The Commission’s findings on this point appear in the following passage:
“[55] The Council is a corporate employer and thus there must be evidence from the relevant managers holding the view that trust and confidence has been lost in Mr Moorhead and an assessment made as to the effect of this on the workplace.[13] The primary evidence as to the Council’s loss of trust and confidence was given by Ms Barwin and Mr Hitzman. To this end, their evidence mainly focussed on the effect of Mr Moorhead’s lie and collusion with other employees.
[56] The Commission accepts that senior officers of the Council would be concerned about the fact an employee initially lied about their conduct. However, in my view, this concern does not lead inescapably to the conclusion that trust and confidence is incapable of being restored. More important is the view of the local management and there was an absence of evidence on this point, although I accept that there is some concern about the effect on other employees and the culture of the workplace were Mr Moorhead to be reinstated.” (some citations omitted, emphasis added)

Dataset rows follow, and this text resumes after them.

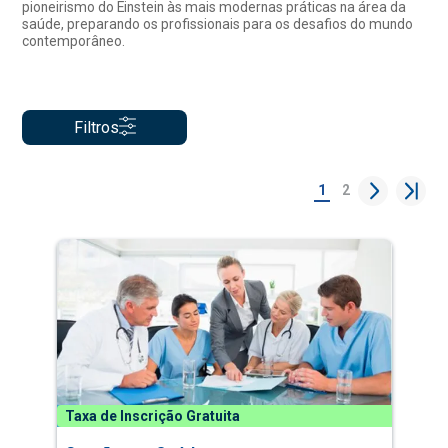
pioneirismo do Einstein às mais modernas práticas na área da
saúde, preparando os profissionais para os desafios do mundo
contemporâneo.
Filtros
1
2
Taxa de Inscrição Gratuita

[13]Callahan v Graphic Impressions [2014] FWC 437 at [94].
I do not accept that the evidence of Mr Williams is inconsistent with the Commission’s findings. Further, the Commission took into account the respondent’s remorse and commitment to abide by the appropriate Code of Conduct, as well as features of the workplace management structure that now exists in the Parks division of the appellant. Importantly, the Commission found that:
“[59] The loss of trust and confidence must be soundly and rationally based and it is important to scrutinise the claim by the Council that reinstatement is impracticable because of the loss of trust and confidence. I consider that part of the Council’s view is not soundly based. In this regard I refer to the undue weight given by the Council to the lie initially told by Mr Moorhead and its failure to give appropriate weight to his admission, remorse, and previous unblemished employment record.
[60] Taking all of these matters into account, the Commission is of the view that with appropriate supervision and in light of the commitment made by Mr Moorhead, that trust and confidence in the employment relationship is capable of being restored.”
The Commission was entitled to reach the decision that it did. The appellant has failed to demonstrate an error of law of the type referred to in House v The King.
Conclusion
Instead of demonstrating that the Commission did not proceed according to law, the appellant has sought in each of its grounds of appeal to re-agitate the merits of this particular case. Each of the grounds of appeal fails. The appeal is dismissed.